▶ [EXERCISE]:
A verbatim copy of all the data is required, minus any images.

▶ [GIVEN ENTRIES]:
☆ ☆ ☆ ☆ ☆

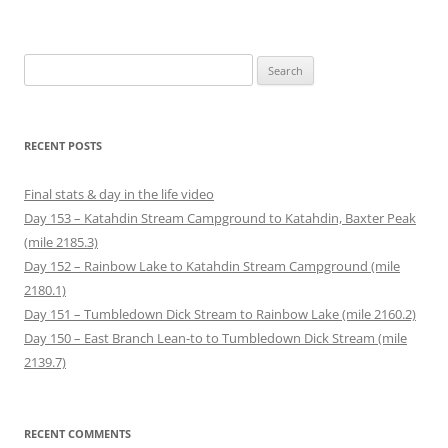
n
p
e
O
n
n
d
e
n
p
s
s
(
n
s
e
i
i
O
s
i
n
n
n
p
i
n
s
n
n
Search
e
n
n
i
e
e
n
n
e
n
w
w
for:
s
e
w
n
w
w
i
w
w
e
i
i
n
w
i
w
n
n
n
i
n
w
d
d
e
n
d
i
o
o
RECENT POSTS
w
d
o
n
w
w
w
o
w
d
)
)
i
w
)
o
n
)
w
Final stats & day in the life video
d
)
o
Day 153 – Katahdin Stream Campground to Katahdin, Baxter Peak
w
)
(mile 2185.3)
Day 152 – Rainbow Lake to Katahdin Stream Campground (mile
2180.1)
Day 151 – Tumbledown Dick Stream to Rainbow Lake (mile 2160.2)
Day 150 – East Branch Lean-to to Tumbledown Dick Stream (mile
2139.7)
RECENT COMMENTS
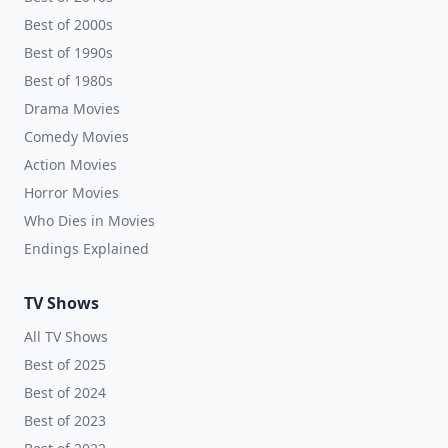
Best of 2000s
Best of 1990s
Best of 1980s
Drama Movies
Comedy Movies
Action Movies
Horror Movies
Who Dies in Movies
Endings Explained
TV Shows
All TV Shows
Best of 2025
Best of 2024
Best of 2023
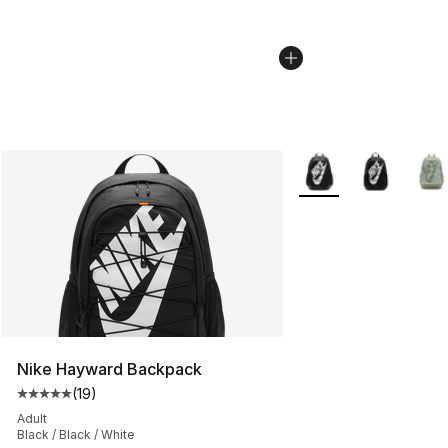
More Colors Availabl
Nike Hayward Backpack
(
19
)
Average customer rating - [5 out of 5 stars], 19 reviews
Adult
Black / Black / White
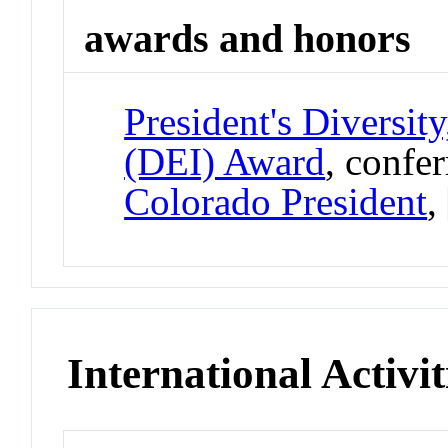
awards and honors
President's Diversit
(DEI) Award
, confe
Colorado President
,
International Activit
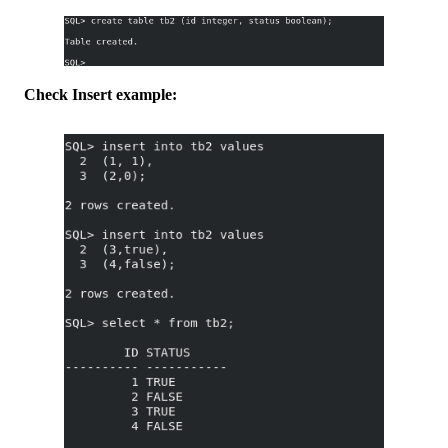
Check Insert example:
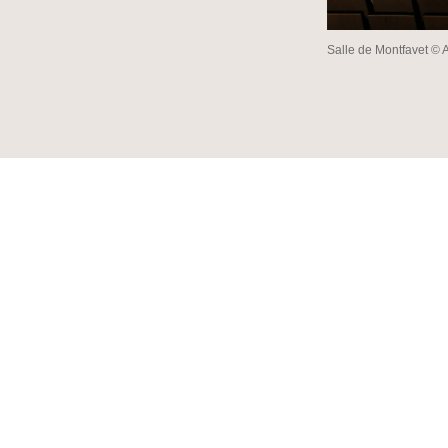
Salle de Montfavet © 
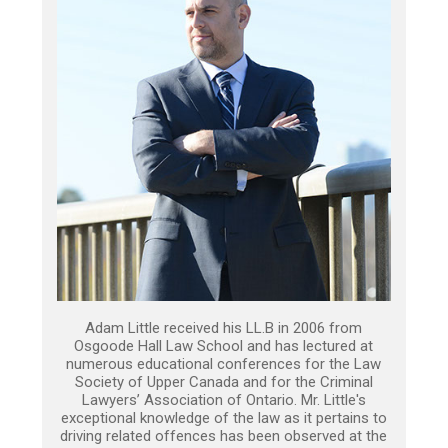
Adam Little received his LL.B in 2006 from
Osgoode Hall Law School and has lectured at
numerous educational conferences for the Law
Society of Upper Canada and for the Criminal
Lawyers’ Association of Ontario. Mr. Little's
exceptional knowledge of the law as it pertains to
driving related offences has been observed at the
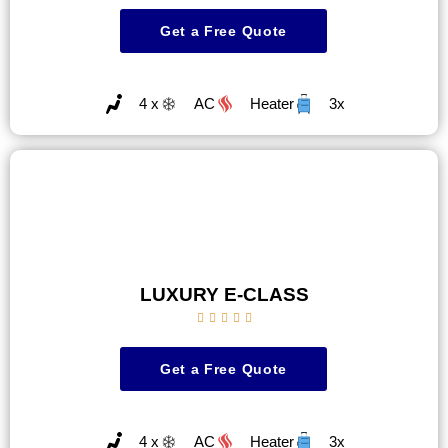
Get a Free Quote
4 x
AC
Heater
3x
LUXURY E-CLASS





Get a Free Quote
4 x
AC
Heater
3x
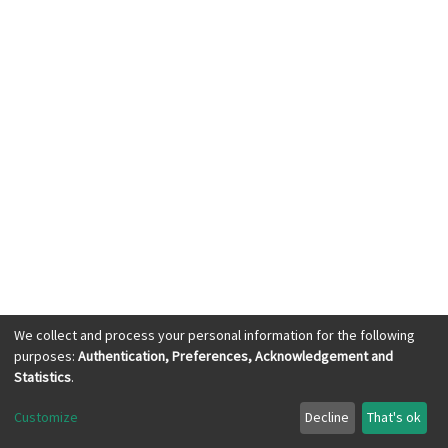
We collect and process your personal information for the following
purposes:
Authentication, Preferences, Acknowledgement and
KWASU Library Services © 2023, All Right
Statistics
.
Reserved
Customize
Decline
That's ok
Cookie settings
Send Feedback
with ❤ from
dspace.ng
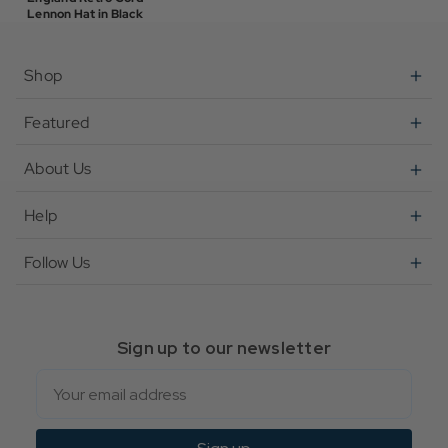
Lennon Hat in Black
Shop
Featured
About Us
Help
Follow Us
Sign up to our newsletter
Email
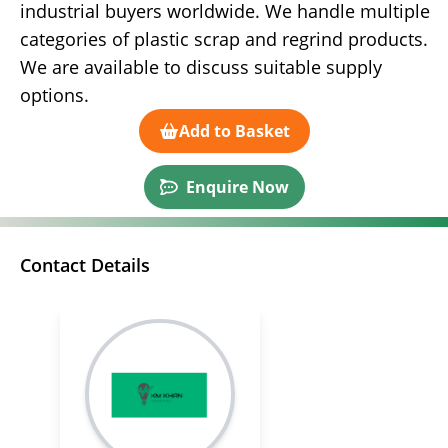
industrial buyers worldwide. We handle multiple
categories of plastic scrap and regrind products.
We are available to discuss suitable supply
options.
Add to Basket
Enquire Now
Contact Details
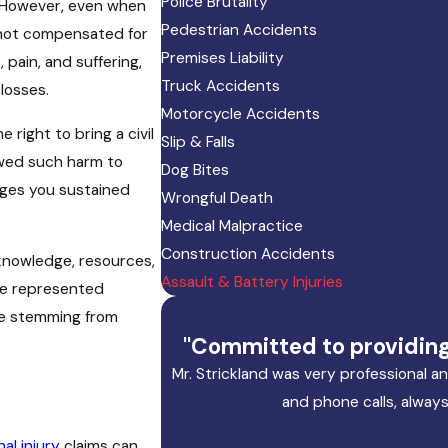
Police Brutality
. However, even when
Pedestrian Accidents
 not compensated for
Premises Liability
pain, and suffering,
Truck Accidents
 losses.
Motorcycle Accidents
 right to bring a civil
Slip & Falls
lowed such harm to
Dog Bites
ages you sustained
Wrongful Death
Medical Malpractice
Construction Accidents
 knowledge, resources,
Assault & Battery Injuries
ave represented
ose stemming from
"Committed to providing 
Mr. Strickland was very professional 
and phone calls, always
al injury
claims can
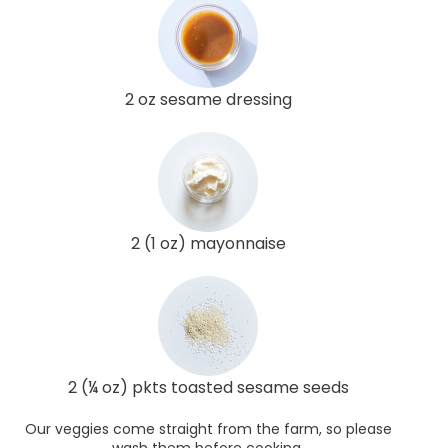
2 oz sesame dressing
2 (1 oz) mayonnaise
2 (¼ oz) pkts toasted sesame seeds
Our veggies come straight from the farm, so please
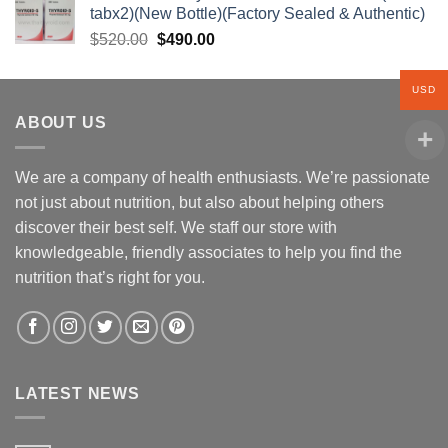
tabx2)(New Bottle)(Factory Sealed & Authentic)
$310.00.
$260.00.
Original
Current
$
520.00
$
490.00
price
price
was:
is:
USD
$520.00.
$490.00.
ABOUT US
We are a company of health enthusiasts. We’re passionate
not just about nutrition, but also about helping others
discover their best self. We staff our store with
knowledgeable, friendly associates to help you find the
nutrition that’s right for you.
LATEST NEWS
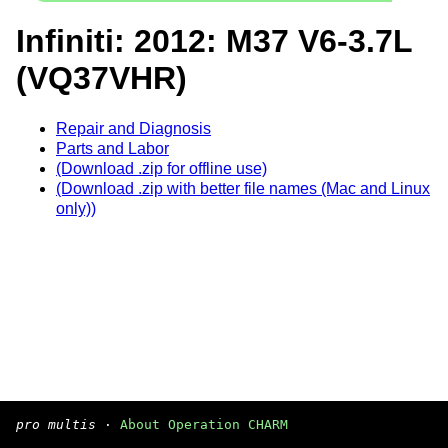
Infiniti: 2012: M37 V6-3.7L
(VQ37VHR)
Repair and Diagnosis
Parts and Labor
(Download .zip for offline use)
(Download .zip with better file names (Mac and Linux
only))
pro multis
·
About Operation CHARM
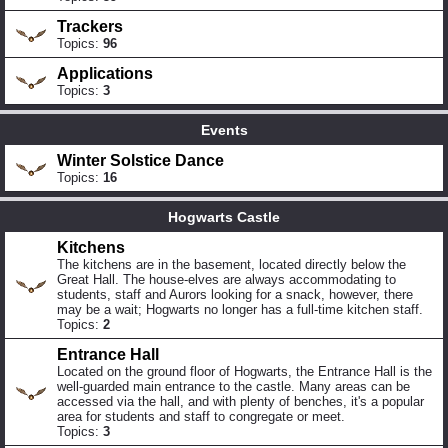
Trackers
Topics:
96
Applications
Topics:
3
Events
Winter Solstice Dance
Topics:
16
Hogwarts Castle
Kitchens
The kitchens are in the basement, located directly below the
Great Hall. The house-elves are always accommodating to
students, staff and Aurors looking for a snack, however, there
may be a wait; Hogwarts no longer has a full-time kitchen staff.
Topics:
2
Entrance Hall
Located on the ground floor of Hogwarts, the Entrance Hall is the
well-guarded main entrance to the castle. Many areas can be
accessed via the hall, and with plenty of benches, it's a popular
area for students and staff to congregate or meet.
Topics:
3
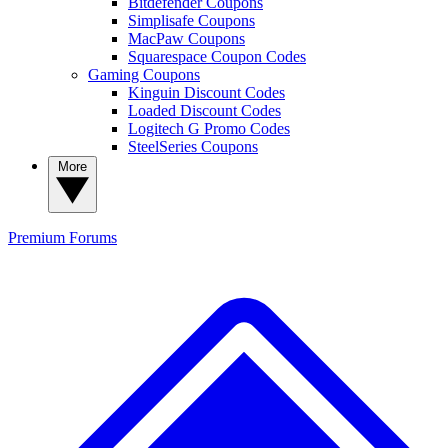
Bitdefender Coupons
Simplisafe Coupons
MacPaw Coupons
Squarespace Coupon Codes
Gaming Coupons
Kinguin Discount Codes
Loaded Discount Codes
Logitech G Promo Codes
SteelSeries Coupons
More
Premium
Forums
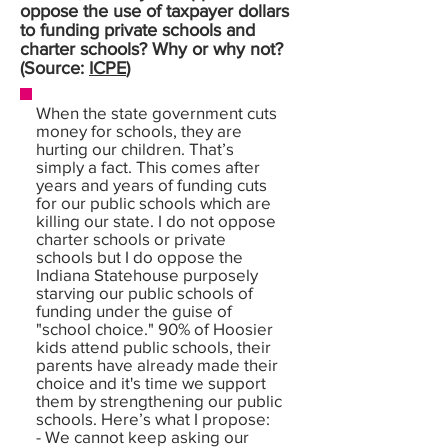
oppose the use of taxpayer dollars
to funding private schools and
charter schools? Why or why not?
(Source:
ICPE
)
When the state government cuts
money for schools, they are
hurting our children. That’s
simply a fact. This comes after
years and years of funding cuts
for our public schools which are
killing our state. I do not oppose
charter schools or private
schools but I do oppose the
Indiana Statehouse purposely
starving our public schools of
funding under the guise of
"school choice." 90% of Hoosier
kids attend public schools, their
parents have already made their
choice and it's time we support
them by strengthening our public
schools. Here’s what I propose:
- We cannot keep asking our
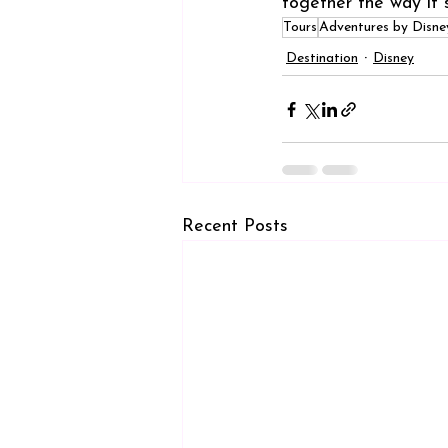
together the way it 
Tours
Adventures by Disne
Destination
Disney
Recent Posts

☆ ☆ ☆ ☆ ☆

▶ [YOUR SOLUTION]:
n
p
e
O
n
n
d
e
n
p
s
s
(
n
s
e
i
i
O
s
i
n
n
n
p
i
n
s
n
n
Search
e
n
n
i
e
e
n
n
e
n
w
w
for:
s
e
w
n
w
w
i
w
w
e
i
i
n
w
i
w
n
n
n
i
n
w
d
d
e
n
d
i
o
o
RECENT POSTS
w
d
o
n
w
w
w
o
w
d
)
)
i
w
)
o
n
)
w
Final stats & day in the life video
d
)
o
Day 153 – Katahdin Stream Campground to Katahdin, Baxter Peak
w
)
(mile 2185.3)
Day 152 – Rainbow Lake to Katahdin Stream Campground (mile
2180.1)
Day 151 – Tumbledown Dick Stream to Rainbow Lake (mile 2160.2)
Day 150 – East Branch Lean-to to Tumbledown Dick Stream (mile
2139.7)
RECENT COMMENTS
Best of 2000s
Best of 1990s
Best of 1980s
Drama Movies
Comedy Movies
Action Movies
Horror Movies
Who Dies in Movies
Endings Explained
TV Shows
All TV Shows
Best of 2025
Best of 2024
Best of 2023
More Colors Availabl
Nike Hayward Backpack
(
19
)
Average customer rating - [5 out of 5 stars], 19 reviews
Adult
Black / Black / White
awards and honors
President's Diversit
(DEI) Award
, confe
Colorado President
,
International Activit
Check Insert example:
Salle de Montfavet © 
Adam Little received his LL.B in 2006 from
Osgoode Hall Law School and has lectured at
numerous educational conferences for the Law
Society of Upper Canada and for the Criminal
Lawyers’ Association of Ontario. Mr. Little's
exceptional knowledge of the law as it pertains to
driving related offences has been observed at the
Get a Free Quote
4 x
AC
Heater
3x
LUXURY E-CLASS





Get a Free Quote
4 x
AC
Heater
3x
We collect and process your personal information for the following
purposes:
Authentication, Preferences, Acknowledgement and
KWASU Library Services © 2023, All Right
Statistics
.
Reserved
Customize
Decline
That's ok
Cookie settings
Send Feedback
with ❤ from
dspace.ng
Lennon Hat in Black
Shop
Featured
About Us
Help
Follow Us
Sign up to our newsletter
Email
industrial buyers worldwide. We handle multiple
categories of plastic scrap and regrind products.
We are available to discuss suitable supply
options.
Add to Basket
Enquire Now
Contact Details
Police Brutality
. However, even when
Pedestrian Accidents
 not compensated for
Premises Liability
pain, and suffering,
Truck Accidents
 losses.
Motorcycle Accidents
 right to bring a civil
Slip & Falls
lowed such harm to
Dog Bites
ages you sustained
Wrongful Death
Medical Malpractice
Construction Accidents
 knowledge, resources,
Assault & Battery Injuries
ave represented
ose stemming from
"Committed to providing 
Mr. Strickland was very professional 
and phone calls, always
al injury
claims can
2 oz sesame dressing
2 (1 oz) mayonnaise
2 (¼ oz) pkts toasted sesame seeds
Our veggies come straight from the farm, so please
tabx2)(New Bottle)(Factory Sealed & Authentic)
$310.00.
$260.00.
Original
Current
$
520.00
$
490.00
price
price
was:
is:
USD
$520.00.
$490.00.
ABOUT US
We are a company of health enthusiasts. We’re passionate
not just about nutrition, but also about helping others
discover their best self. We staff our store with
knowledgeable, friendly associates to help you find the
nutrition that’s right for you.
LATEST NEWS
Infiniti: 2012: M37 V6-3.7L
(VQ37VHR)
Repair and Diagnosis
Parts and Labor
(Download .zip for offline use)
(Download .zip with better file names (Mac and Linux
only))
pro multis
·
About Operation CHARM
Trackers
Topics:
96
Applications
Topics:
3
Events
Winter Solstice Dance
Topics:
16
Hogwarts Castle
Kitchens
The kitchens are in the basement, located directly below the
Great Hall. The house-elves are always accommodating to
students, staff and Aurors looking for a snack, however, there
may be a wait; Hogwarts no longer has a full-time kitchen staff.
Topics:
2
Entrance Hall
Located on the ground floor of Hogwarts, the Entrance Hall is the
well-guarded main entrance to the castle. Many areas can be
accessed via the hall, and with plenty of benches, it's a popular
area for students and staff to congregate or meet.
Topics:
3
Bitdefender Coupons
Simplisafe Coupons
MacPaw Coupons
Squarespace Coupon Codes
Gaming Coupons
Kinguin Discount Codes
Loaded Discount Codes
Logitech G Promo Codes
SteelSeries Coupons
More
Premium
Forums
oppose the use of taxpayer dollars
to funding private schools and
charter schools? Why or why not?
(Source:
ICPE
)
When the state government cuts
money for schools, they are
hurting our children. That’s
simply a fact. This comes after
years and years of funding cuts
for our public schools which are
killing our state. I do not oppose
charter schools or private
schools but I do oppose the
Indiana Statehouse purposely
starving our public schools of
funding under the guise of
"school choice." 90% of Hoosier
kids attend public schools, their
parents have already made their
choice and it's time we support
them by strengthening our public
schools. Here’s what I propose:
- We cannot keep asking our
together the way it 
Tours
Adventures by Disne
Destination
Disney
Recent Posts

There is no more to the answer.